2013年01月14日
アンコウが食べたい

東京から佐賀に戻ってからけっこう月日が経つが、お陰ですっかり遠ざかってしまった食べ物もいくつかある。向こうではポピュラーなのにこちらではさっぱり見掛けない、といったたぐいのものだ。たとえば「中華そば」と呼ばれるスッキリ醤油味のラーメンや、辛子付きの納豆(なぜか九州では辛子がない)、割り下を使った関東風すき焼きやどじょうの丸鍋などもこっちにはないなあ。まあ食文化や嗜好の違いなのだろうが、思い出すとなんだか恋しくなったりする。
筆者にとってこの季節、そんな恋しくなる食べ物の一つにアンコウ鍋がある。アンコウ鍋といってもこれ、そうそう東京で食べられる代物ではない。本場は主に北関東の茨城県なのだ。そんなわけで筆者は向こうに住んでいた頃、冬になるとこのアンコウ鍋を食べるため、よく食い道楽の友人と茨城県まで出掛けて行ったりした。一泊二日の遠征という奴だが、我ながらご苦労なことだ。
アンコウという魚は大型の深海魚で、実にグロテスクな姿をしている。平べったい体に巨大な腹、ギザギザの歯が生えた口はまるで大きなガマグチのよう。体全体が柔らかく皮膚はヌルヌルしているため、「吊るし切り」という独特な方法で捌かれることでも知られている。まさに“怪魚”という呼び名がピッタリなのだが、これをバラして鍋に入れると、肉はもとより皮もヒレも内蔵も何でも食べられる。しかも美味なのだから、不思議というか嬉しい魚じゃないの。
中でも美味いのが、通称「アン肝」ことアンコウの肝臓だ。一度、料理屋のカウンターでこいつの全体を見たことがあるが、そのデカいのには驚いた。なにしろ「海のフォアグラ」とも呼ばれるほどだ。ただし、ボイルして薄く切ったものを薬味を入れたポン酢で食べると、いかにも肝臓らしい口の中で溶けるような食感があり、そこに独特の風味や濃厚なコクが加わって、もう掛け値なしに美味い。いや、あれは一度食べると病みつきになるんだよね。
そんなアンコウ料理を食べさせてくれるのは、茨城県の漁港などにある料理店や旅館だ。筆者らがよく行ったのは、だいたい大洗や平潟といった小さな港町の旅館。前もって宿泊を予約し、ついでにアンコウ鍋を注文しておくと当日、夕食の卓上にこいつがババンと出て来るという寸法だ。大都市である水戸市内の専門料理店にも一度入ったことはあるが、さすがにここは港の旅館に比べるとちょっと値段が高かったね。
で、その日の宿に着き、ひとっ風呂浴びてビールで喉を潤しているうち、鍋はグツグツと煮上がりいい塩梅になる。
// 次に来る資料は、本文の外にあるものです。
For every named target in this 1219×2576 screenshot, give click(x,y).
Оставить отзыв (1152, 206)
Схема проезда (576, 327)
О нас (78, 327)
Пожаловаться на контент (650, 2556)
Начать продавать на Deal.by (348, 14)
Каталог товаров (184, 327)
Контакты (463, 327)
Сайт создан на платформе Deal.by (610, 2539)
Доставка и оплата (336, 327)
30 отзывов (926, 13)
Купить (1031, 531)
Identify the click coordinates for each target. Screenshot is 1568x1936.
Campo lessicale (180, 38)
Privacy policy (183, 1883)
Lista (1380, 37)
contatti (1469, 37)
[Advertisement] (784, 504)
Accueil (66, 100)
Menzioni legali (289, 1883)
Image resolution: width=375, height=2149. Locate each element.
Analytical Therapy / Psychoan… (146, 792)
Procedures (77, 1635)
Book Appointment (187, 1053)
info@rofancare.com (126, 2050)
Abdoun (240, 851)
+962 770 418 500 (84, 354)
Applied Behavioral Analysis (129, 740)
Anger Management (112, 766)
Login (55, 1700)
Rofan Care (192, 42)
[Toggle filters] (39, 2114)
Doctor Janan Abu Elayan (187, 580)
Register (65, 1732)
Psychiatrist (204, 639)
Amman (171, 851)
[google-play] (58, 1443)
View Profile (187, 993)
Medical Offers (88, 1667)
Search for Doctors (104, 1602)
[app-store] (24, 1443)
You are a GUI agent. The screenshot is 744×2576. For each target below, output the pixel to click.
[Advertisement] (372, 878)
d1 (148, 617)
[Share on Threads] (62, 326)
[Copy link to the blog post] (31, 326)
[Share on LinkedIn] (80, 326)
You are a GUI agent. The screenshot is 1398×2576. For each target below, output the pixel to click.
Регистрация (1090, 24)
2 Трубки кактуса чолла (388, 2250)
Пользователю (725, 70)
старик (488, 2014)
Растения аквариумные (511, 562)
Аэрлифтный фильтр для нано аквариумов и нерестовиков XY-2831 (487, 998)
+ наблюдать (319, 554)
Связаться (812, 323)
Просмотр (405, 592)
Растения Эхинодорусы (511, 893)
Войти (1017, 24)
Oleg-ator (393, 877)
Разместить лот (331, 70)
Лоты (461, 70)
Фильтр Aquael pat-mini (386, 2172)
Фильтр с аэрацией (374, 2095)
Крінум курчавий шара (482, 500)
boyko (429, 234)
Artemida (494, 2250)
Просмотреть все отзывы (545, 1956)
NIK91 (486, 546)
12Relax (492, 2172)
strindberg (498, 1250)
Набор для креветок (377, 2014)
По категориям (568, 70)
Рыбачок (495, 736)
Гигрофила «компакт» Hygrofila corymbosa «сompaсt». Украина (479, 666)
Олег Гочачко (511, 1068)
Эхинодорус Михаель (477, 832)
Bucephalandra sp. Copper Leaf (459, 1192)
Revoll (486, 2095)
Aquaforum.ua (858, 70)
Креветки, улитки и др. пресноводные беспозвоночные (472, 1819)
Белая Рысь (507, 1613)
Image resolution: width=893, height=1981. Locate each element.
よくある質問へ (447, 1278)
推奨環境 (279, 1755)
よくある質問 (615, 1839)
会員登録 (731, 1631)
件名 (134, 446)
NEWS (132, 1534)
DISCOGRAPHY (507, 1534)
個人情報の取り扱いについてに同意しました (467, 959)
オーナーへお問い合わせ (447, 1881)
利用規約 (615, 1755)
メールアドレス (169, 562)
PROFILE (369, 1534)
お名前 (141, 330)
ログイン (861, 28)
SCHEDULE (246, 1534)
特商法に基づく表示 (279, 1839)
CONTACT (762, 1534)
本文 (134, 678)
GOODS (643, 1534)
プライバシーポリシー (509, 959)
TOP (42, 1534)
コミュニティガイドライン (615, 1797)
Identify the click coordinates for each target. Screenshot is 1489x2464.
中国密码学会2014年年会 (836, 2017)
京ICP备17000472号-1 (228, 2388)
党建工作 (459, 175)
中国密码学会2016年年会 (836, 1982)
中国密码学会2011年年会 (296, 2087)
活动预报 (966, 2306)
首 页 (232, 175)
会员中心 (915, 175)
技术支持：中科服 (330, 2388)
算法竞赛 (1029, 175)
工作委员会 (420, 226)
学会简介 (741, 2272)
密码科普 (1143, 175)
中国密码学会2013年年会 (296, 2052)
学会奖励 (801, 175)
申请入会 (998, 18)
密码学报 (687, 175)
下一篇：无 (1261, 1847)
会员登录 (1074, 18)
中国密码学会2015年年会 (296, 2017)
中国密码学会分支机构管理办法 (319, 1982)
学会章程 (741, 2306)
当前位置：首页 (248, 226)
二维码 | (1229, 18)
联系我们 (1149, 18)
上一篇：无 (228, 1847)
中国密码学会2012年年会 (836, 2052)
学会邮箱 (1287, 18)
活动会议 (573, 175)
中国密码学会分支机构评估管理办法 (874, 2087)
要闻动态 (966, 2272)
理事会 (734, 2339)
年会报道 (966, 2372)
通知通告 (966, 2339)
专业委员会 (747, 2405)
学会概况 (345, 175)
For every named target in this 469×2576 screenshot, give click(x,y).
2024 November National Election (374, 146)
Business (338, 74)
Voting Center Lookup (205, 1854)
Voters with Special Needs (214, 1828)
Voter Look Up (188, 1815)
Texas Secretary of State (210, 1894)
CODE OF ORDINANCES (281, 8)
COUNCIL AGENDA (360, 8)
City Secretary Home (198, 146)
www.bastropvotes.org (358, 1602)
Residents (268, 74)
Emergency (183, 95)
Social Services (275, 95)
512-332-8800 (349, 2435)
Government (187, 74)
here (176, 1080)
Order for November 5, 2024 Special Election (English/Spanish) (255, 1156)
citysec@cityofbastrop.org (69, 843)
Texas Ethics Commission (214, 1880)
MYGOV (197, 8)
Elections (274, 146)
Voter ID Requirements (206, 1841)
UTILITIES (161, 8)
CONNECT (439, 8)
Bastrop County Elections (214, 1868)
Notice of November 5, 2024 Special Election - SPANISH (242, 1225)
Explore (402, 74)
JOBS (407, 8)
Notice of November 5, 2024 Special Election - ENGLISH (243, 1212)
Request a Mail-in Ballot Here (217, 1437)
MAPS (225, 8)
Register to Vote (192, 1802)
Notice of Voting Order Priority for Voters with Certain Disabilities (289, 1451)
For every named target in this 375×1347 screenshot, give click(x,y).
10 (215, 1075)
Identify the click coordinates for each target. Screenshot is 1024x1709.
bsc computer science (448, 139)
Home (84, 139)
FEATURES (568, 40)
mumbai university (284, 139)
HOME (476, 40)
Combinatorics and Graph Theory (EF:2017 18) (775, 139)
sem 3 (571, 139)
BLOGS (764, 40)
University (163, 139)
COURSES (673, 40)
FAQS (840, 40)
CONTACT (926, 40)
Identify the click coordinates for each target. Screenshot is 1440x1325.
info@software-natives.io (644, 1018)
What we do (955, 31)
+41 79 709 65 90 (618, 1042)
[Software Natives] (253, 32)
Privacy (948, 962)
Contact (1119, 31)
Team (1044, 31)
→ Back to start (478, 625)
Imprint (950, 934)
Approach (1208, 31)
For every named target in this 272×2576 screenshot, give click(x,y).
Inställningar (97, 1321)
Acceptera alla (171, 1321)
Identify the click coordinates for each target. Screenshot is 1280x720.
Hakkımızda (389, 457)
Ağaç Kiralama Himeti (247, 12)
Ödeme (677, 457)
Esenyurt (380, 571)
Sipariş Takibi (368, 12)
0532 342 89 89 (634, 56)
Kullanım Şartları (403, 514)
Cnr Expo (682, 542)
スープの味はたいてい味噌味で、鍋の中にはアンコウの身や内蔵などのほかに、白菜、ネギ、椎茸、豆腐などが入っている。このスープにはアン肝も摺り込んであるというから、やはり味にコクがあるのだな。おまけに何だか各種ビタミンやらコラーゲンやらが含まれ、ずいぶんと体にも良さそうだし…。
さあこうなったら、後はたらふく食べて飲んでバタンと寝るだけ。理想的なシチュエーションで心はリラックス、大きな口を開け料理を食い、酒とバカ話に夢中になっているうち体はポカポカと温まり、気が付けば筆者らの腹はアンコウのように膨らんでいるのだった。ああ満足──というわけだ。しかし考えてみれば、これは共食いと言えないこともないなあ。
それにしても以前から不思議なのは、アンコウがなぜ茨城県の代表料理なのかということ。まさか日本全国で水揚げするのは、この県だけというわけでもあるまいし…。そう思って調べてみたら驚いた。な、なんと水揚げ量の日本一は茨城県ではなく、九州に近い山口県の下関だというではないか。「灯台もと暗し」とはこのことだ。しかし、それがいったいなぜ…?
どうやらこれには理由があるようだ。そもそもアンコウ鍋は、水戸藩主・徳川光圀公も食したという茨城地方の郷土料理で、アン肝は珍味としてむかしから朝廷にも献上されていたのだとか。しかもアンコウは北の冷たい海で獲れるものほど、身が締まり味も良くなるのだという。まあ、何といっても冬が旬の魚だものな。なので伝統も実力も兼ね備えた茨城県は、アンコウ界のマンチェスター・ユナイテッドということになるらしい。
どうりで佐賀では見掛けないはずのアンコウ鍋だが、世間には「西のフグ、東のアンコウ」という言葉があるそうだ。フグは西日本の温かい海で獲れるものが美味く、アンコウの味は東日本の冷たい海から上がるものが勝る、という意味らしい。なるほど、という気はするけどね…。近ごろフグ鍋にも縁のない筆者が、あの美味いアンコウ鍋に再会する日は、果たしていつになるのだろうか。